BDP milletvekili Gülten Kışanak’ın, Meclis kürsüsünden yaptığı konuşmayı dinlerken, iyice farkına vardığım ya da artık öğrendiğim bir şeyi paylaşmak istiyorum. Kimin haklı, kimin haksız, ya da neyin doğru, neyin yanlış olduğundan bağımsız olarak, bir “durum” resmi canlandı gözümde. Resme bakan herkes kendince bir adlandırma yapabilir elbette.
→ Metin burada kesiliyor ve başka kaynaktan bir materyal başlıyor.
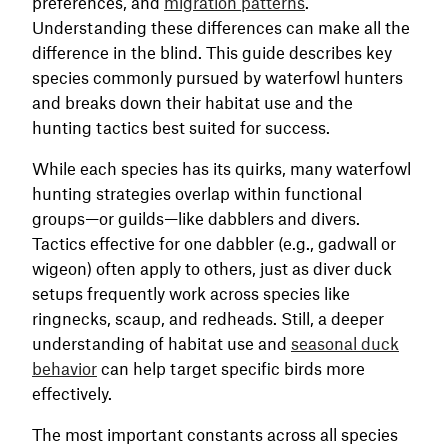
preferences, and
migration patterns
.
Understanding these differences can make all the
difference in the blind. This guide describes key
species commonly pursued by waterfowl hunters
and breaks down their habitat use and the
hunting tactics best suited for success.
While each species has its quirks, many waterfowl
hunting strategies overlap within functional
groups—or guilds—like dabblers and divers.
Tactics effective for one dabbler (e.g., gadwall or
wigeon) often apply to others, just as diver duck
setups frequently work across species like
ringnecks, scaup, and redheads. Still, a deeper
understanding of habitat use and
seasonal duck
behavior
can help target specific birds more
effectively.
The most important constants across all species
Ama adı ne olursa olsun, ortada bir “insanlık” sorunu olduğu tartışmasız…
***
Gördüğüm resme uygun bulduğum ad ve çağrıştırdıkları:
Ortam, yerkürenin en karmaşık coğrafyası… Bir yanda en koyu karanlıkların gözleri kör ettiği, en dipsiz kuyuların ağız şapırdattığı, nehirlerinde kan akan ve toprakları ölüm kokan bir garip ülke…
Diğer yanda, en parlak güneşin üstüne doğduğu, en mavi denizin kıyılarını okşadığı, en yeşil zeytinin ve en sarı buğdayın yetiştiği bereketli topraklar…
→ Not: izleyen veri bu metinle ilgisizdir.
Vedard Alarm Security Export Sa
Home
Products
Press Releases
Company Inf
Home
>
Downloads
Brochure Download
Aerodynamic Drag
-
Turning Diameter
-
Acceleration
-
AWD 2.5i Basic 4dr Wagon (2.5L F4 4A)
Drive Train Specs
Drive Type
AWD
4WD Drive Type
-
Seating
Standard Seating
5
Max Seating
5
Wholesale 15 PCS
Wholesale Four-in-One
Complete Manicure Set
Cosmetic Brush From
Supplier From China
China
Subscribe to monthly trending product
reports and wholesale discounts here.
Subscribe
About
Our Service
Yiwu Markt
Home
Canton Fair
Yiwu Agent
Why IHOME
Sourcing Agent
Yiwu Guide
İnsanlığın en eski kültür mirasıyla, en yeni dininin ebedi savaş alanı…
Ve en renkli gökkuşaklarının görüldüğü, en büyülü masallarının yaşandığı, insanın ilk ayak bastığı kutsal ve lanetli topraklar…
Zaman, bazen onbirinci, bazen yirmibirinci yüzyıl… Bazı geceler ay aydınlık, bazı günler zifiri karanlık çevre… Bir bakmışsın, zemheride gül açmış, bir bakmışsın gül dalında karaçalı…
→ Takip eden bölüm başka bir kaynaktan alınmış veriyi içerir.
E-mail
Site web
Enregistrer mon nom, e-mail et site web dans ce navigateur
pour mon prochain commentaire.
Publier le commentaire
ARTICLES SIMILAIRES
Ve her daim, “birlik beraberliğe en çok ihtiyaç duyduğumuz”, birlikte ve beraberce zıvanadan çıkmakta olduğumuz zaman…
Ürün, hem dost hem düşman, hem hain hem sadık, hem melek hem şeytan, hem zalim hem mazlum, hem iyi hem kötü, hem güzel hem çirkin… Tüm zıtlıkları barındıran, coğrafyasından daha karmaşık bir insan malzemesi…
En çok Türk katleden Türk de, en çok Müslüman katleden Müslüman da var ürünler arasında. Ve en çok Ermeni kesen Kürt de…
Yetmişiki millet, bir o kadar da farklı inanış…
Musa’sı da bol bu toprakların, Firavun’u da…
Kısacası; bu toprakta her biri farklı renkte ve her biri farklı kokan, binbir çeşit gül yetişir, her mevsim. Büyülüdür gülleri bu toprağın. Ellerin kan revan olsa da, o güllere sıkıca sarılmaktan alıkoyamazsın kendini.
Garip bir duygudur, bu coğrafyada yaşamak. Garip ama insani…
***
Başka bir coğrafyada, buharlı makinenin icadı ile başlayan sanayi devrimi, altındaki zengin petrol kuyuları dolayısıyla, bu topraklara (zorunlu) ilgiyi daha da artırdı. Kapitalizmin sınır tanımaz açgözlülüğü, bu toprakların feodal kültürünü dönüştürmekte gecikmedi. Ama bu dönüşüm, ne yazık ki işbirlikçi bir zengin sınıfı yaratmaktan öteye geçemedi. Bu durum, aslında bilinçli bir seçim sonucuydu. Çünkü, kar ve sömürü düzeni olan kapitalizmin, karına ortak yaratmak işine gelmez. Uyum içinde çalışabileceği, işbirlikçilerin varlığı gerekli ve yeterlidir…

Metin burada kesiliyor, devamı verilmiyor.